Good listening is critically important in our ability to be successful at work – and in our social and intimate relationships that everyone could benefit from a thorough remedial or refresher tutorial Our motivation for becoming better listeners needs to be crystal clear before we focus on our listening skills. Listening is not about technique. Listening well isn’t just about getting clear and concise information. Because the quality of our motivation is shaped by our intentions, it’s important to understand why and what we value about listening, first and foremost.
Being willing to commit to better listening as a means to get better quality information is smart and practical, it’s by no means the heart of the matter.
The essence of listening is about connecting with others.
That may sound a little too soft for some of you, but we assure you – the science is unquestionably clear about this. Because we are hard wired for empathy (driven by our amazing “mirror neurons” or “Dalai Lama neurons” as neuroscientist V.S. Ramachandran calls them) when we demonstrate to others that we are truly interested in their experience – powerful feelings can be evoked.
Ramachandran asserts that these hardwired neural interconnections are so potent because they have the capacity to “dissolve barriers between self and others.” In other words – to care about each other. The beauty of mirror neurons allows what we are doing to be mirrored by others, even if they are not consciously aware of it!
And caring about others (which does not have to imply agreeing or even liking another person) is the fundamental difference between simply hearing vs. listening.

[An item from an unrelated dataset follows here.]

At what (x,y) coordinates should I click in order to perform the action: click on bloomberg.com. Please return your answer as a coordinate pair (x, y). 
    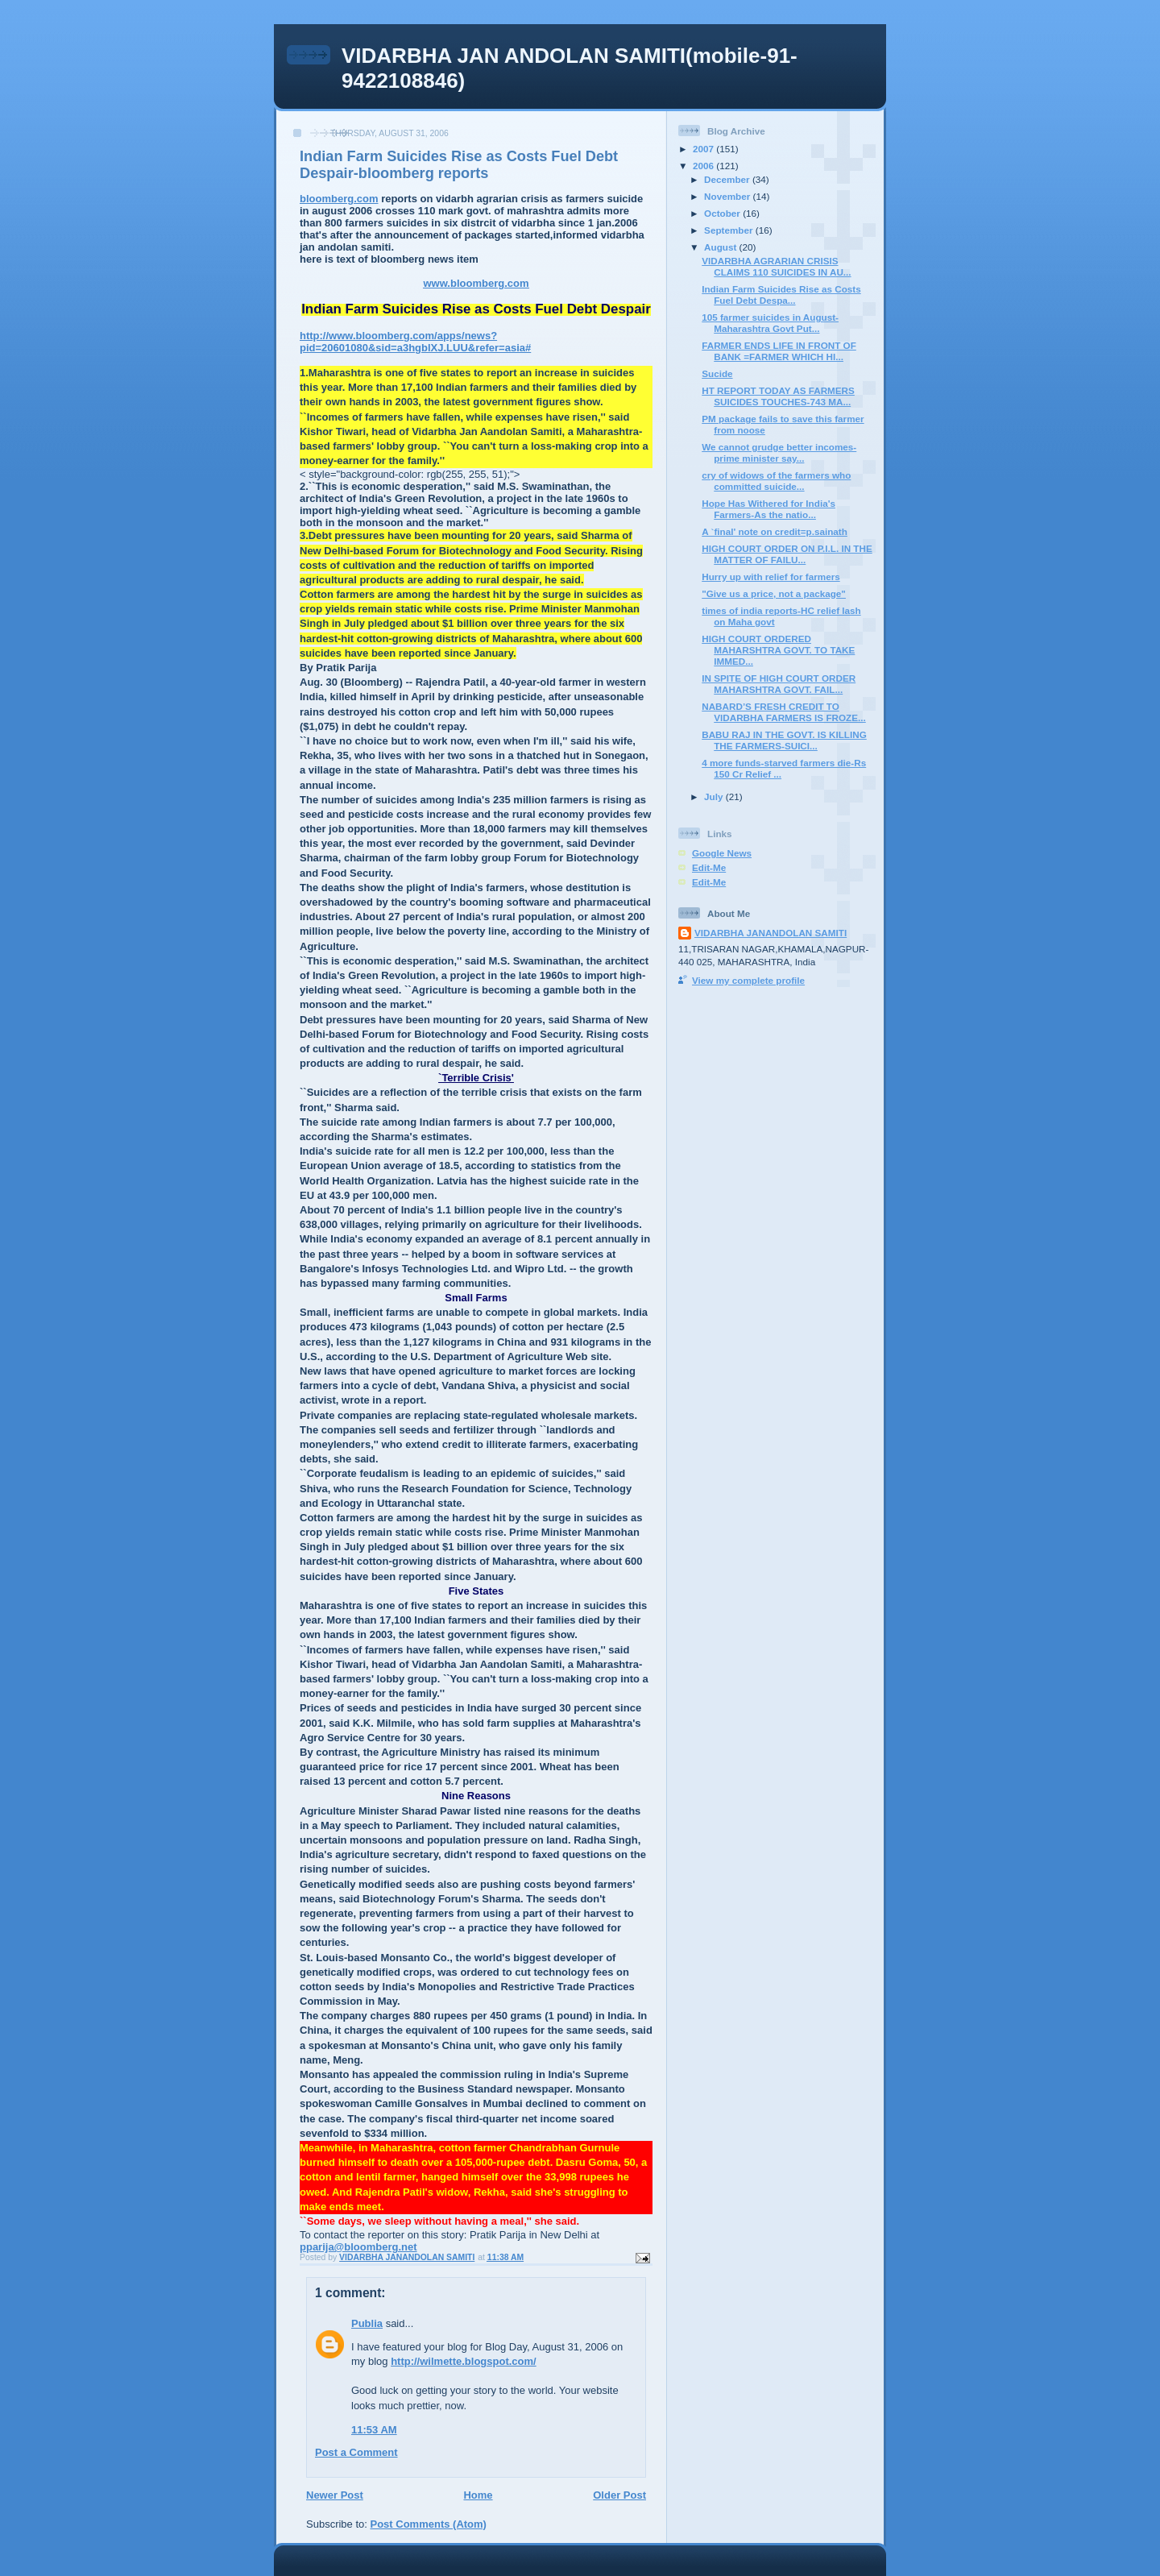     Looking at the image, I should click on (339, 199).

In ways that neuroscience does not yet understand, caring (a feeling) turns on the lights that signal to us – this communication is different than others. Consequently, listening when we care, is perceived and received in a completely different, apparently more meaningful way, than when we intend to simply disseminate information.
The Three Essentials of Real Listening
Real listening can ease conflict, lessen resistance and help build trust. Real listening can move people to see what they could not see before, feel a range of different feelings within the course of a conversation – and act in ways they never anticipated.
Real listening can be potent, practical and rewarding, but first, we need to understand more about why we don’t.